Inspired by three decades of state and local celebrations, President Woodrow Wilson proclaimed June 14 as Flag Day by a Proclamation of the President on May 30, 1916, nearly thirty years after Cigrand began his campaign. Flag Day would continue to be celebrated in various local communities for years afterward.
Finally, on August 3, 1949, President Harry S. Truman would sign an Act of Congress designating June 14 of each year as National Flag Day. Though Cigrand, the “Father” of Flag Day, died in 1932, seventeen years before the act, his legacy remains; to this day, in Waubeka, Wisconsin, his bust graces the National Flag Day Americanism Center.
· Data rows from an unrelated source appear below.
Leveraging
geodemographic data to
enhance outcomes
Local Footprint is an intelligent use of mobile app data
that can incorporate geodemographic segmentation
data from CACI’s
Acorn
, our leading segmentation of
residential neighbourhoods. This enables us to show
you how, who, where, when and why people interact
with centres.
On July 4, 1957, the Post Office Department issued a 4-cent forty-eight star flag stamp, the first multicolored flag stamp to portray the flag in all its glorious colors of red, white and blue. Controversy rippled through philatelic circles across the country.
Stamp collectors and concerned citizens were aghast. The fact that the stamps had to be cancelled was seen by numerous Americans as disrespectful, and a desecration of the flag. Many angry letter writers cited the American legal code, in which it is prohibited to “reproduce the National Emblem for disloyal or commercial purposes.” This was not the first American flag that had been portrayed on a stamp; it was merely the first multicolored one. Conversely, other stamp collectors were delighted to have such a beautiful stamp commemorating the liberty of the United States. The stamp was meant to serve as a reminder of American’s heritage and hard-won liberty, not as a smear to its most “sacred symbol.”
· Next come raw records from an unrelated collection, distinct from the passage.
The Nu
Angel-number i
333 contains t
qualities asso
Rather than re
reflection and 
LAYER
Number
Controversy continued to surround postage stamps depicting the American flag. On June 14, 1985, the USPS issued the Flag Over Capitol definitive stamp to celebrate the 100th anniversary of Cigrand’s ‘flag birthday.’ The first day of issue ceremony occurred at the Fireman’s Hall in Waubeka. The reaction to the stamp was mixed. While many felt that Waubeka was a very suitable place for the first release, some of its inhabitants disagreed. Many felt that the stamp had nothing to do at all with Flag Day, Waubeka, or Bernard Cigrand. Nevertheless, the stamp was incredibly popular, with some collectors observing that it was the most handsome definitive the USPS had issued in years.